Seu colega de STF André Mendonça tenta fazer valer
a tese de que alguns julgamentos de manés e terroristas devem ser presenciais
no Supremo, o que pode fazer com que o desfecho de centenas de processos seja
praticamente inviabilizado no médio prazo.
Não há mais uma linha, uma só, nos jornalões sobre
a corrupção que se espalhou durante a intervenção de Braga Netto em 2018 no
Rio. A pauta sumiu da grande imprensa.
Sumiram das pautas dos jornais as rachadinhas dos
Bolsonaros e qualquer referência aos crimes da família. Sumiu tudo que tenha
relação com os crimes das gangues comuns dos Bolsonaros e ficaram só, nos
cantinhos, os desmandos das quadrilhas qualificadas.

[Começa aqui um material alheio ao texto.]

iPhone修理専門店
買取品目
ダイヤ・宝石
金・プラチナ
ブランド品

Espalha-se pelos jornais a especulação, atribuída à
gente do governo, segundo a qual pessoas próximas a Lula desconfiam da
contribuição da delação de Mauro Cid para que Bolsonaro seja finalmente
alcançado pelo sistema de Justiça.
Foram reativadas, na carona da reação ao voto de
Rosa Weber pela descriminalização do aborto, todas as pautas de costumes do
bolsonarismo.
O fascismo levou as questões moralistas, e não só
as de família, para a eleição dos conselhos tutelares, que podem ter sido
tomados de novo por fiéis das igrejas de Bolsonaro.
Só agora, quando Lula está no poder e fará suas
escolhas, Rodrigo Pacheco volta a tocar a corneta dos que defendem a fixação de
um tempo para os mandatos de ministros do Supremo.

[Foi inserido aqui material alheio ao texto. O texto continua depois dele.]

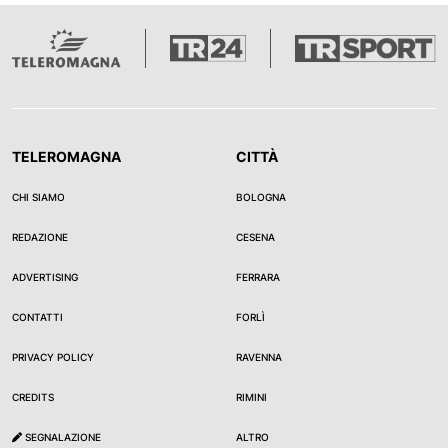
TELEROMAGNA
CITTÀ
CHI SIAMO
BOLOGNA
REDAZIONE
CESENA
ADVERTISING
FERRARA
CONTATTI
FORLÌ
PRIVACY POLICY
RAVENNA
CREDITS
RIMINI
SEGNALAZIONE
ALTRO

Vozes estariam pedindo calma ao Planalto na
recriação da Comissão de Mortos e Desaparecidos da ditadura, prevista para
outubro, para que não incomodem os militares.
No meio disso tudo, enquanto a polícia continua
matando negros, pobres e crianças, um professor da Unicamp anda com faca e
spray de pimenta no campus e pula em cima de um estudante.
O nome do professor? A Unicamp não revela, para
proteger seu corpo docente, porque um professor fascista é antes um professor.
A direita que usa arma branca também é acadêmica e com doutorado.